Comparison with calico

calico also has podIP masq to nodeIP, see Configure outgoing NAT , which can be configured via the parameter natOutgoing.

1
2
3
4
5
6
7
apiVersion: projectcalico.org/v3
kind: IPPool
metadata:
  name: default-ipv4-ippool
spec:
  cidr: 192.168.0.0/16
  natOutgoing: true

We have a small cluster of production K8s, and the container network plug-in is calico, configured with natOutgoing: false turned off. calico is supposed to downlink SNAT implemented by iptables rules by default.

Summary

cilium uses podIP Masq by default, so that when the pod is not accessing other pods, it will SNAT the podIP to nodeIP, especially useful when the podIP is not reachable on the private network and accessing resources outside the cluster. However, since we use cilium + BGP mode, the podIP is reachable on the company’s intranet and we don’t need this feature, so we need to configure it off.

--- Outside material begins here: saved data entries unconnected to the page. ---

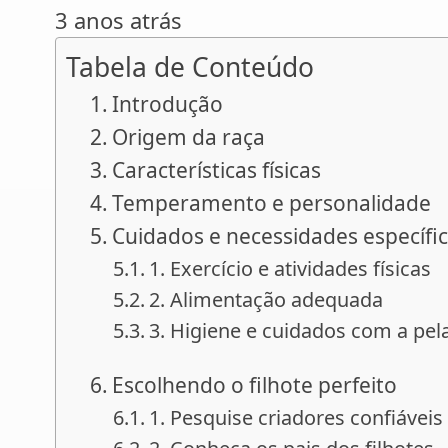
3 anos atrás
Tabela de Conteúdo
Introdução
Origem da raça
Características físicas
Temperamento e personalidade
Cuidados e necessidades específi
1. Exercício e atividades físicas
2. Alimentação adequada
3. Higiene e cuidados com a pe
Escolhendo o filhote perfeito
1. Pesquise criadores confiáveis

In addition, a pitfall is that our configuration has never turned off this feature, so the configuration has always been wrong, just because of the cilium v1.8.1 own bug, resulting in podIP Masq is not turned on.

To be researched

cilium podIP Masq ebpf logic shared NodePort service implementation, can investigate how cilium implements NodePort service?